(Jim Clark) – During his recent historic US visit, Pope Francis told a joint session of Congress that everyone has a Christian duty to care for the poor, the homeless, the elderly, refugees and to protect the environment against pollution. One of the liberal media then posted a headline reading: “The GOP versus the Pope.” Some Democrat pundits even dubbed the Pope’s message: “Comfort the afflicted and afflict the comfortable.” Not so fast, liberals, you got this wrong.
The Pope did not advocate the government taxing the rich and giving to the poor. For that matter, neither did Jesus. Both implored individuals to subscribe to a high code of personal ethics, to esteem others, to be generous with the poor and be faithful stewards of God’s gifts. While some have misinterpreted the Pope’s remarks as being critical of capitalism and greed, he was actually talking about individual conduct, not economic or political systems.
Stanford Economist Thomas Sowell provided a background against which to consider the Pope’s comments. He wrote: If Catholic doctrine is to “blithely throw around the phrase ‘the poor’ and blame poverty on what other people are doing or not doing for ‘the poor’” then it is in error. He points out that the natural state of our species is poverty. That is what the Biblical first man and woman experienced when they got kicked out of the Garden of Eden.
“Poverty is automatic” Sowell writes, “but prosperity requires many things – none of which is equally distributed around the world or even within a given society.” Which economic system has a better record of helping the less fortunate? A Robin Hood redistribution of the wealth or free markets? Giving the poor a bigger slice of the pie or creating a bigger pie?

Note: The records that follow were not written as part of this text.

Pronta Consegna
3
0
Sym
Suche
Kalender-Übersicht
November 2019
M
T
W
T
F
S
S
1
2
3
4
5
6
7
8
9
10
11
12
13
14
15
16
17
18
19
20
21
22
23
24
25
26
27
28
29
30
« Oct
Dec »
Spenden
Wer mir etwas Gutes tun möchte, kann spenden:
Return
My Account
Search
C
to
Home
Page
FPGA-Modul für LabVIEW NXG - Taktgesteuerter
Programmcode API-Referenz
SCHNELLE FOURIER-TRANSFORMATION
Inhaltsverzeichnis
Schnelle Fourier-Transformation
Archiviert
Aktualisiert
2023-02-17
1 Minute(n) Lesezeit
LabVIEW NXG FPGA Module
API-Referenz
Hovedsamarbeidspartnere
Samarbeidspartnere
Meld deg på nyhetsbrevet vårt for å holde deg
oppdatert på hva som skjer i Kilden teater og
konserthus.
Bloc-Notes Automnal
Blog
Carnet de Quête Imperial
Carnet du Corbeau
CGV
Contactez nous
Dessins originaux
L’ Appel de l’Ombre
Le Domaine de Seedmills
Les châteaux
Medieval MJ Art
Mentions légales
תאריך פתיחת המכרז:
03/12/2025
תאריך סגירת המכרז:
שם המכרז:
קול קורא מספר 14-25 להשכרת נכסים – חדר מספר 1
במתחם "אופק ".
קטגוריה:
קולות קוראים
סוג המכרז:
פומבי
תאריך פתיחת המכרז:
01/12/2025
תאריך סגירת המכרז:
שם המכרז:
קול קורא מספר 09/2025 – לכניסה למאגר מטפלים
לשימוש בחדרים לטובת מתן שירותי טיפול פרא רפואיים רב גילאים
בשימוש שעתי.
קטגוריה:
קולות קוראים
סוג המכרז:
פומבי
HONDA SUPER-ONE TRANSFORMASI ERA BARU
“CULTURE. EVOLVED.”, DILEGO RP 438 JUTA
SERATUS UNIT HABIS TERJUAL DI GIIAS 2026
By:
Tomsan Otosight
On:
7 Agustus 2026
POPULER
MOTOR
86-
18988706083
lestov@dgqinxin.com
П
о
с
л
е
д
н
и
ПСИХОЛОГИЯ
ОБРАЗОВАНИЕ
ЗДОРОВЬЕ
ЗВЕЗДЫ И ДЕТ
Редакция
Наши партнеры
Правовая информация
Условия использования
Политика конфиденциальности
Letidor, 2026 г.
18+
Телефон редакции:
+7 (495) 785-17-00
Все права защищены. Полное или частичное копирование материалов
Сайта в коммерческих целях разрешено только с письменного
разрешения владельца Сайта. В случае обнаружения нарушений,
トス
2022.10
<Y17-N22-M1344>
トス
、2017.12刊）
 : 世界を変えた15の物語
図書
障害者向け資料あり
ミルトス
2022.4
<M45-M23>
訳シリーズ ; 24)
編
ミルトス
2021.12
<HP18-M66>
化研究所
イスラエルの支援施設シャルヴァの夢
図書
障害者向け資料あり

Our own history illustrates the point. The Pilgrims arrived at Plymouth Rock in December 1620. To finance provisions and the Mayflower’s voyage, they made a deal with the Virginia Company of London that they would deposit everything they produced into a “common stock” drawing only what food they needed. At the end of seven years, whatever remained in the “common stock” as well as houses, land and chattels would be divided between the colonists and the Virginia Company.
So the colonists started out in poverty. Indians showed them how to plant corn, but the harvests of 1621 and 1622 were miniscule. Colony Governor William Bradford wrote that the socialist philosophy hindered growth. Men resented working for “the benefit of other men’s wives and children without compensation. Wives resented doing household chores for other men deeming it a form of slavery.”
Governor Bradford then changed the rules so everyone planted their own crops; he assigned every family its own plot of land. By 1624, they had a surplus they were able to export and sell. By 1627, the Pilgrims had paid off the Virginia Company and owned their own colony.
The federal government arrogantly defines “poverty” in terms of annual family income . . . a one-size-fits-all definition applied equally in New York City and Meridian, Mississippi. The “poor” have central air conditioning, cars, cable TV, and food stamps; their standard of living would be the upper middle class in Mexico. Are these government-defined “poor” better off as addicts of the welfare system or would they be happier producing goods and services rewarded by a free market system? The freedom to choose still exists . . . let’s keep it that way.
Pope Francis spoke also of religious liberty, traditional marriage, respect for life and human dignity. He introduced Congress to a new term . . . simplistic reductionism . . . a fundamentalist bias by individuals who only see saints or sinners . . . a tendentious refusal to approach thorny issues with balance and compromise. Hmmm. Was he talking about Obama?
Perhaps the headline should be: “Democrats versus the Pope.”